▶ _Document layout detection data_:

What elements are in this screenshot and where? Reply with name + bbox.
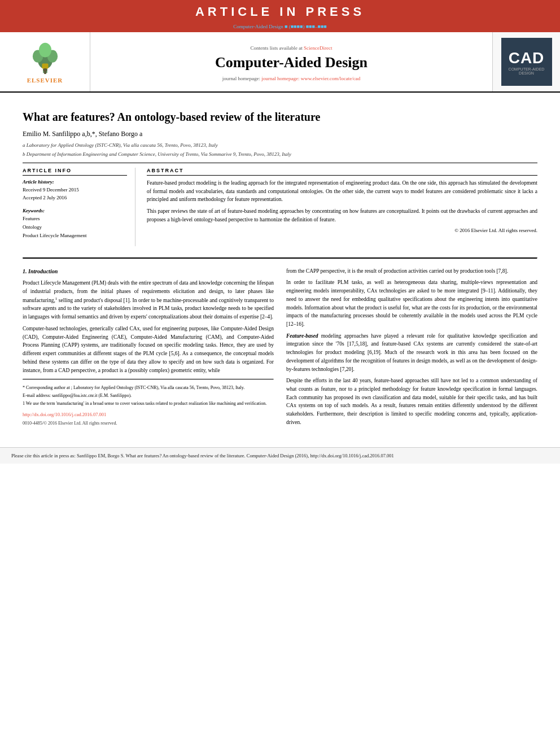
paper-title: What are features? An ontology-based rev… [23, 110, 537, 124]
body-col-right: from the CAPP perspective, it is the res… [286, 267, 537, 430]
footnote-1: 1 We use the term 'manufacturing' in a b… [23, 400, 274, 407]
accepted-date: Accepted 2 July 2016 [23, 194, 127, 202]
body-col2-para1: from the CAPP perspective, it is the res… [286, 267, 537, 276]
divider-1 [23, 163, 537, 163]
abstract-copyright: © 2016 Elsevier Ltd. All rights reserved… [147, 228, 537, 233]
body-col2-para4: Despite the efforts in the last 40 years… [286, 377, 537, 426]
abstract-para-2: This paper reviews the state of art of f… [147, 207, 537, 224]
journal-header: ELSEVIER Contents lists available at Sci… [0, 32, 560, 93]
keyword-2: Ontology [23, 223, 127, 231]
body-col1-para2: Computer-based technologies, generically… [23, 325, 274, 374]
body-col1-para1: Product Lifecycle Management (PLM) deals… [23, 279, 274, 321]
doi-link[interactable]: http://dx.doi.org/10.1016/j.cad.2016.07.… [23, 412, 106, 417]
keyword-3: Product Lifecycle Management [23, 231, 127, 240]
elsevier-logo: ELSEVIER [0, 32, 90, 91]
homepage-line: journal homepage: journal homepage: www.… [222, 76, 360, 81]
affiliations: a Laboratory for Applied Ontology (ISTC-… [23, 142, 537, 158]
body-divider [23, 257, 537, 259]
citation-bar: Please cite this article in press as: Sa… [0, 447, 560, 464]
footnote-divider [23, 379, 274, 380]
svg-point-4 [38, 42, 51, 57]
article-info-column: ARTICLE INFO Article history: Received 9… [23, 168, 135, 246]
footnotes: * Corresponding author at ; Laboratory f… [23, 385, 274, 407]
main-body: 1. Introduction Product Lifecycle Manage… [0, 252, 560, 442]
body-col2-para2: In order to facilitate PLM tasks, as wel… [286, 278, 537, 328]
received-date: Received 9 December 2015 [23, 186, 127, 194]
cad-logo-box: CAD COMPUTER-AIDED DESIGN [492, 32, 560, 91]
affiliation-a: a Laboratory for Applied Ontology (ISTC-… [23, 142, 537, 150]
affiliation-b: b Department of Information Engineering … [23, 151, 537, 159]
authors: Emilio M. Sanfilippo a,b,*, Stefano Borg… [23, 130, 537, 138]
article-history-group: Article history: Received 9 December 201… [23, 179, 127, 202]
body-columns: 1. Introduction Product Lifecycle Manage… [23, 267, 537, 430]
footnote-email: E-mail address: sanfilippo@loa.istc.cnr.… [23, 392, 274, 399]
abstract-text: Feature-based product modeling is the le… [147, 179, 537, 224]
body-col-left: 1. Introduction Product Lifecycle Manage… [23, 267, 274, 430]
homepage-link[interactable]: journal homepage: www.elsevier.com/locat… [261, 76, 360, 81]
history-label: Article history: [23, 179, 127, 185]
copyright-footer: 0010-4485/© 2016 Elsevier Ltd. All right… [23, 420, 274, 427]
elsevier-label: ELSEVIER [27, 77, 63, 84]
abstract-para-1: Feature-based product modeling is the le… [147, 179, 537, 204]
cad-logo: CAD COMPUTER-AIDED DESIGN [501, 38, 552, 86]
svg-rect-7 [44, 71, 46, 74]
citation-text: Please cite this article in press as: Sa… [11, 453, 394, 458]
sciencedirect-line: Contents lists available at ScienceDirec… [251, 45, 333, 51]
banner-subtitle: Computer-Aided Design ■ (■■■■) ■■■–■■■ [0, 24, 560, 32]
paper-content: What are features? An ontology-based rev… [0, 93, 560, 252]
keywords-label: Keywords: [23, 208, 127, 213]
article-info-abstract: ARTICLE INFO Article history: Received 9… [23, 168, 537, 246]
article-info-heading: ARTICLE INFO [23, 168, 127, 176]
keyword-1: Features [23, 215, 127, 223]
section-1-title: 1. Introduction [23, 267, 274, 276]
keywords-list: Features Ontology Product Lifecycle Mana… [23, 215, 127, 241]
journal-center: Contents lists available at ScienceDirec… [90, 32, 492, 91]
footnote-star: * Corresponding author at ; Laboratory f… [23, 385, 274, 391]
article-in-press-banner: ARTICLE IN PRESS [0, 0, 560, 24]
keywords-group: Keywords: Features Ontology Product Life… [23, 208, 127, 241]
body-col2-para3: Feature-based modeling approaches have p… [286, 332, 537, 374]
abstract-heading: ABSTRACT [147, 168, 537, 176]
journal-title: Computer-Aided Design [215, 54, 368, 71]
banner-title: ARTICLE IN PRESS [0, 5, 560, 19]
abstract-column: ABSTRACT Feature-based product modeling … [147, 168, 537, 246]
cad-logo-text: CAD [509, 49, 545, 67]
svg-rect-5 [42, 63, 48, 68]
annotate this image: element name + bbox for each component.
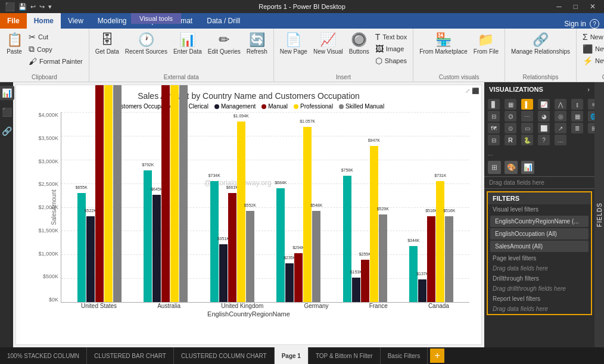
visual-tools-tab[interactable]: Visual tools: [131, 13, 181, 24]
signin-link[interactable]: Sign in: [564, 20, 586, 28]
bar-4-2[interactable]: $255K: [361, 260, 369, 302]
viz-icon-scatter[interactable]: ⋯: [521, 111, 533, 122]
copy-button[interactable]: ⧉ Copy: [26, 43, 85, 55]
viz-icon-qna[interactable]: ?: [538, 135, 550, 145]
quick-access-undo[interactable]: ↩: [30, 3, 36, 11]
tab-file[interactable]: File: [0, 13, 27, 29]
bar-0-3[interactable]: $3.709K: [104, 85, 113, 302]
quick-access-more[interactable]: ▾: [48, 3, 52, 11]
tab-view[interactable]: View: [61, 13, 91, 29]
quick-access-redo[interactable]: ↪: [39, 3, 45, 11]
format-painter-button[interactable]: 🖌 Format Painter: [26, 55, 85, 67]
tab-home[interactable]: Home: [27, 13, 61, 29]
enter-data-button[interactable]: 📊 Enter Data: [171, 31, 204, 56]
viz-icon-filled-map[interactable]: 🗺: [488, 123, 500, 133]
viz-icon-area[interactable]: ⋀: [555, 99, 566, 110]
viz-icon-multirow-card[interactable]: ⬜: [538, 123, 550, 133]
viz-icon-more[interactable]: …: [555, 135, 566, 145]
maximize-button[interactable]: □: [570, 1, 581, 12]
viz-icon-line-col[interactable]: ⫿: [571, 99, 583, 110]
quick-access-save[interactable]: 💾: [18, 3, 27, 11]
filter-item-country[interactable]: EnglishCountryRegionName (...: [490, 216, 589, 227]
tab-top-bottom-filter[interactable]: TOP & Bittom N Filter: [309, 347, 381, 364]
bar-3-1[interactable]: $235K: [285, 263, 294, 302]
new-quick-measure-button[interactable]: ⚡ New Quick Measure: [580, 55, 604, 67]
close-button[interactable]: ✕: [586, 1, 599, 12]
from-file-button[interactable]: 📁 From File: [471, 31, 501, 56]
bar-0-4[interactable]: $2.831K: [113, 85, 122, 302]
viz-icon-waterfall[interactable]: ⊟: [488, 111, 500, 122]
tab-page1[interactable]: Page 1: [275, 347, 309, 364]
viz-icon-slicer[interactable]: ≣: [571, 123, 583, 133]
bar-4-1[interactable]: $153K: [352, 278, 360, 302]
viz-icon-pie[interactable]: ◕: [538, 111, 550, 122]
from-marketplace-button[interactable]: 🏪 From Marketplace: [417, 31, 470, 56]
bar-5-2[interactable]: $516K: [427, 216, 435, 302]
viz-icon-line[interactable]: 📈: [538, 99, 550, 110]
new-page-button[interactable]: 📄 New Page: [278, 31, 310, 56]
edit-queries-button[interactable]: ✏ Edit Queries: [206, 31, 243, 56]
new-measure-button[interactable]: Σ New Measure: [580, 31, 604, 43]
buttons-button[interactable]: 🔘 Buttons: [347, 31, 372, 56]
tab-modeling[interactable]: Modeling: [91, 13, 134, 29]
bar-3-0[interactable]: $684K: [276, 188, 285, 302]
bar-2-2[interactable]: $661K: [228, 193, 236, 302]
shapes-button[interactable]: ⬡ Shapes: [373, 55, 410, 67]
nav-report-icon[interactable]: 📊: [0, 86, 14, 100]
bar-1-1[interactable]: $645K: [152, 195, 161, 302]
bar-5-3[interactable]: $731K: [436, 181, 444, 302]
bar-3-3[interactable]: $1.057K: [303, 127, 312, 302]
new-column-button[interactable]: ⬛ New Column: [580, 43, 604, 55]
viz-icon-stacked-bar[interactable]: ▦: [505, 99, 516, 110]
help-icon[interactable]: ?: [590, 19, 599, 29]
recent-sources-button[interactable]: 🕐 Recent Sources: [123, 31, 170, 56]
bar-2-4[interactable]: $552K: [246, 211, 254, 302]
bar-3-4[interactable]: $548K: [312, 211, 320, 302]
bar-4-0[interactable]: $758K: [343, 176, 351, 302]
add-page-button[interactable]: +: [430, 349, 444, 363]
bar-1-3[interactable]: $3.656K: [170, 85, 179, 302]
analytics-tab-icon[interactable]: 📊: [521, 161, 534, 174]
new-visual-button[interactable]: 📈 New Visual: [311, 31, 345, 56]
image-button[interactable]: 🖼 Image: [373, 43, 410, 55]
tab-clustered-column-chart[interactable]: CLUSTERED COLUMN CHART: [174, 347, 275, 364]
bar-2-1[interactable]: $351K: [219, 244, 228, 302]
viz-icon-clustered-col[interactable]: ▌: [521, 99, 533, 110]
refresh-button[interactable]: 🔄 Refresh: [244, 31, 270, 56]
viz-icon-r-visual[interactable]: R: [505, 135, 516, 145]
cut-button[interactable]: ✂ Cut: [26, 31, 85, 43]
bar-4-3[interactable]: $947K: [370, 146, 378, 302]
bar-1-4[interactable]: $1.755K: [179, 85, 188, 302]
tab-clustered-bar-chart[interactable]: CLUSTERED BAR CHART: [87, 347, 174, 364]
viz-icon-gauge[interactable]: ⊙: [505, 123, 516, 133]
bar-2-0[interactable]: $734K: [210, 181, 219, 302]
tab-data-drill[interactable]: Data / Drill: [200, 13, 247, 29]
textbox-button[interactable]: T Text box: [373, 31, 410, 43]
fields-tab-icon[interactable]: ⊞: [488, 161, 501, 174]
manage-relationships-button[interactable]: 🔗 Manage Relationships: [509, 31, 572, 56]
chart-resize-handle[interactable]: ⤢ ⬛: [465, 88, 479, 94]
filter-item-sales[interactable]: SalesAmount (All): [490, 241, 589, 252]
viz-icon-funnel[interactable]: ⏣: [505, 111, 516, 122]
bar-0-1[interactable]: $522K: [86, 216, 95, 302]
nav-data-icon[interactable]: ⬛: [0, 105, 14, 119]
viz-icon-bar[interactable]: ▊: [488, 99, 500, 110]
paste-button[interactable]: 📋 Paste: [4, 31, 25, 56]
fields-sidebar-toggle[interactable]: FIELDS: [594, 82, 604, 347]
format-tab-icon[interactable]: 🎨: [505, 161, 518, 174]
nav-model-icon[interactable]: 🔗: [0, 124, 14, 138]
viz-icon-matrix[interactable]: ⊟: [488, 135, 500, 145]
viz-icon-donut[interactable]: ◎: [555, 111, 566, 122]
tab-basic-filters[interactable]: Basic Filters: [381, 347, 428, 364]
viz-panel-expand[interactable]: ›: [587, 86, 590, 93]
viz-icon-python[interactable]: 🐍: [521, 135, 533, 145]
get-data-button[interactable]: 🗄 Get Data: [93, 31, 122, 56]
filter-item-occupation[interactable]: EnglishOccupation (All): [490, 228, 589, 239]
bar-5-1[interactable]: $137K: [418, 279, 426, 302]
bar-3-2[interactable]: $294K: [294, 253, 303, 302]
minimize-button[interactable]: ─: [553, 1, 565, 12]
viz-icon-kpi[interactable]: ↗: [555, 123, 566, 133]
viz-icon-card[interactable]: ▭: [521, 123, 533, 133]
bar-0-2[interactable]: $2.173K: [95, 85, 104, 302]
viz-icon-treemap[interactable]: ▦: [571, 111, 583, 122]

▶ _Exercise_: Only lines containing the word "chart" should appear in the answer, and every such line from the records above must be there.

▶ _Response to the exercise_:
tab-clustered-column-chart[interactable]: CLUSTERED COLUMN CHART: [174, 347, 275, 364]
tab-clustered-bar-chart[interactable]: CLUSTERED BAR CHART: [87, 347, 174, 364]
chart-resize-handle[interactable]: ⤢ ⬛: [465, 88, 479, 94]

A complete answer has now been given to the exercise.